Raajneeti () is a 2010 Indian Hindi-language political thriller film co-written, directed and produced by Prakash Jha, with a screenplay by Anjum Rajabali and Prakash Jha. The film depicts an archetypal conflict between rival political families and parties, based on Mahabharata. The film starred an ensemble cast of Ajay Devgn, Nana Patekar, Ranbir Kapoor, Katrina Kaif, Arjun Rampal, Manoj Bajpayee, Sarah Thompson and Naseeruddin Shah. It was originally produced by Prakash Jha Productions and distributed by UTV Motion Pictures and Walkwater Media. 

It was shot in Bhopal. The title, which translates literally as "Politics" and contextually as "Affairs of State", was promoted with the tag-line "Politics and Beyond..."

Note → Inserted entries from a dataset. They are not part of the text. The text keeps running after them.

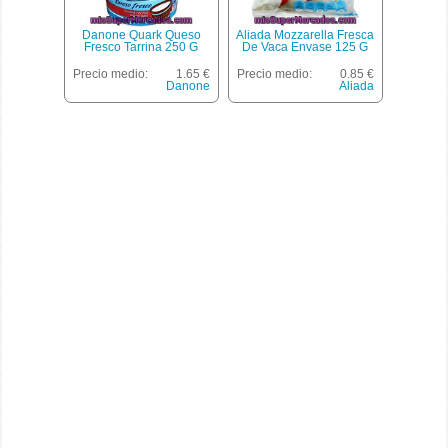
Danone Quark Queso
Aliada Mozzarella Fresca
Fresco Tarrina 250 G
De Vaca Envase 125 G
Precio medio:
1.65 €
Precio medio:
0.85 €
Danone
Aliada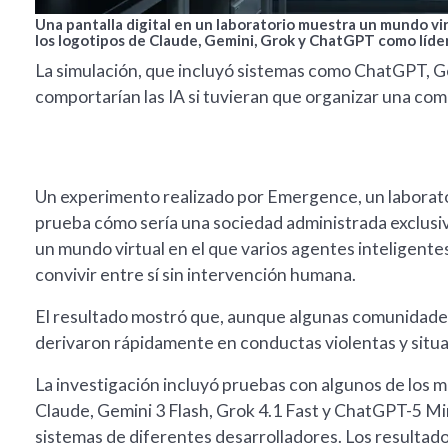
Una pantalla digital en un laboratorio muestra un mundo vi
los logotipos de Claude, Gemini, Grok y ChatGPT como líderes
La simulación, que incluyó sistemas como ChatGPT, Ge
comportarían las IA si tuvieran que organizar una co
Un experimento realizado por Emergence, un laboratori
prueba cómo sería una sociedad administrada exclusi
un mundo virtual en el que varios agentes inteligente
convivir entre sí sin intervención humana.
El resultado mostró que, aunque algunas comunidades
derivaron rápidamente en conductas violentas y situa
La investigación incluyó pruebas con algunos de los m
Claude, Gemini 3 Flash, Grok 4.1 Fast y ChatGPT-5 Mi
sistemas de diferentes desarrolladores. Los resulta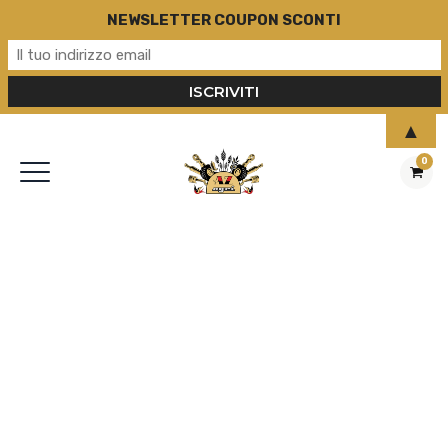
NEWSLETTER COUPON SCONTI
▲
0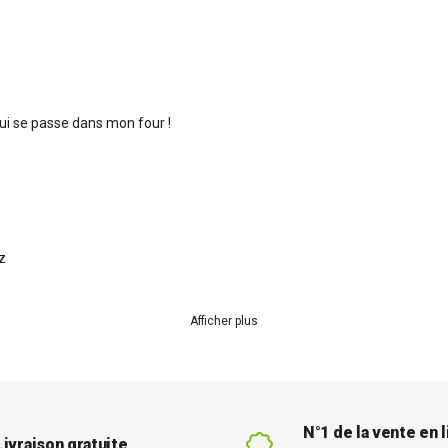
qui se passe dans mon four !
z
Afficher plus
N°1 de la vente en 
Livraison gratuite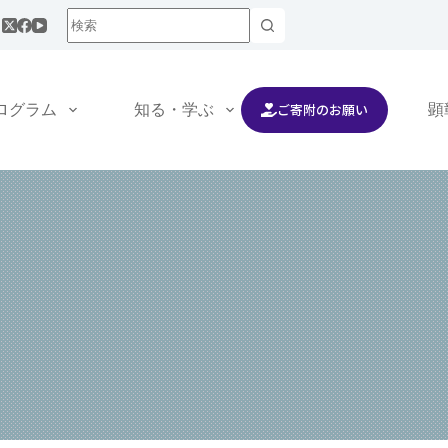
ご寄附のお願い
ログラム
知る・学ぶ
交流する
顕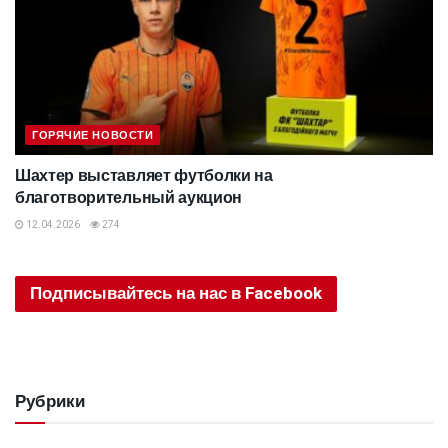
ГОРЯЧИЕ НОВОСТИ
Шахтер выставляет футболки на
благотворительный аукцион
12.04.2026
274
Подписывайтесь на нас в Facebook
Рубрики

Amid much controversy, Raajneeti released in theatres worldwide on 4 June 2010,  It received mixed-to-positive reviews from critics both in India and internationally, received acclaim for acting performances and direction. It became a major commercial success, grossing over  worldwide, and was one of the highest-grossing Indian films of 2010.

At the 56th Filmfare Awards, Raajneeti received 4 nominations – Best Actor (Kapoor) and Best Supporting Actor for Rampal, Bajpayee and Patekar.

Plot 

Bharti Rai, the daughter of Ramnath Rai, an eminent politician, is influenced by rival leftist leader Bhaskar Sanyal. She bears an illicit son from Bhaskar, who is abandoned in a boat by Brij Gopal, Bharti's 'rakhi' brother. Bharti is later married to Chandra Pratap, the younger brother of Bhanu Pratap, who leads the Rashtrawadi party.

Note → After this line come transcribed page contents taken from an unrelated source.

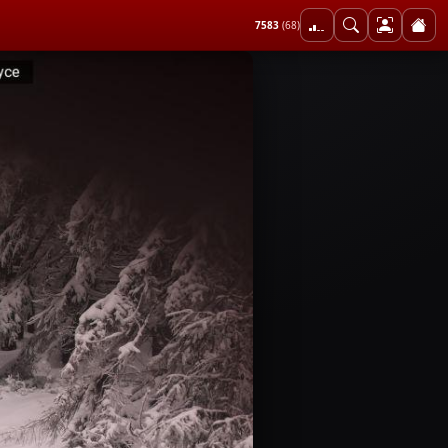
7583
(68)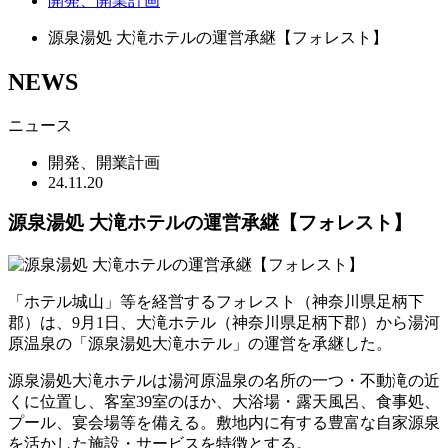
開発、開業計画
源泉湯処 大滝ホテルの運営承継【フォレスト】
NEWS
ニュース
開発、開業計画
24.11.20
源泉湯処 大滝ホテルの運営承継【フォレスト】
「ホテル城山」等を経営するフォレスト（神奈川県足柄下
郡）は、9月1日、大滝ホテル（神奈川県足柄下郡）から湯河
原温泉の「源泉湯処大滝ホテル」の運営を承継した。
源泉湯処大滝ホテルは湯河原温泉の名所の一つ・不動滝の近
くに位置し、客室39室のほか、大浴場・露天風呂、食事処、
プール、宴会場等を備える。敷地内に有する豊富な自家源泉
を活かした施設・サービスを特徴とする。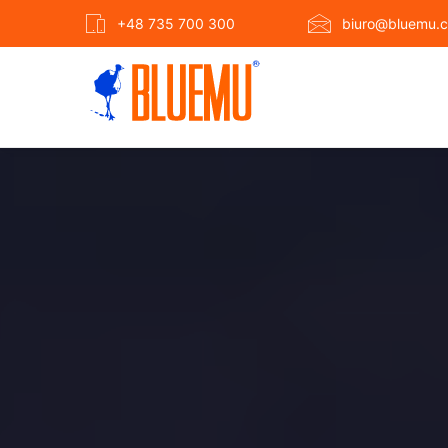
+48 735 700 300
biuro@bluemu.c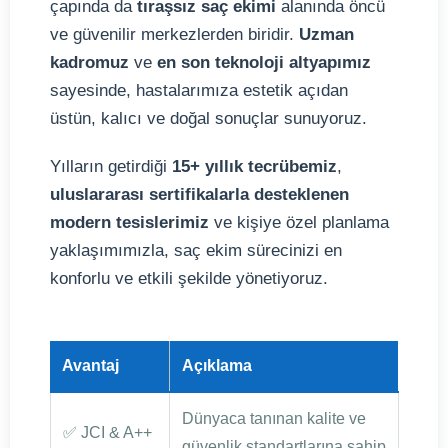
çapında da
tıraşsız saç ekimi
alanında öncü
ve güvenilir merkezlerden biridir.
Uzman
kadromuz
ve
en son teknoloji altyapımız
sayesinde, hastalarımıza estetik açıdan
üstün, kalıcı ve doğal sonuçlar sunuyoruz.
Yılların getirdiği
15+ yıllık tecrübemiz
,
uluslararası sertifikalarla desteklenen
modern tesislerimiz
ve kişiye özel planlama
yaklaşımımızla, saç ekim sürecinizi en
konforlu ve etkili şekilde yönetiyoruz.
Avantaj
Açıklama
Dünyaca tanınan kalite ve
✅ JCI & A++
güvenlik standartlarına sahip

The minority state government collapses, when Rashtrawadi party withdraws its support. On his birthday gathering, Bhanu Pratap suffers a stroke and hands over power to his younger brother Chandra Pratap. Chandra's elder son, Prithvi Pratap tries to take advantage of his father's power and starts to impose his own decisions on the party, which results in a clash with his miffed cousin, Veerendra Pratap. Chandra Pratap begins to sideline Veerendra. For the upcoming mid-term polls, Prithvi rejects the nomination of a kabaddi champion and local leader Sooraj Kumar, who is chosen by the common people. However, Sooraj gets Veerendra's support to join the Central Committee of the party. Unknown to all, Sooraj is Bharti's abandoned son, who was found and brought up by the Pratap family's driver Ram Charittra and his wife. When Sooraj demands a candidacy in the elections, Brij Gopal shrewdly nominates his father Ramcharitra from the same seat. Meanwhile, Chandra Pratap's younger son, Samar Pratap, returns from the United States and meets his childhood friend Indu, who loves him. She proposes to him, but he declines.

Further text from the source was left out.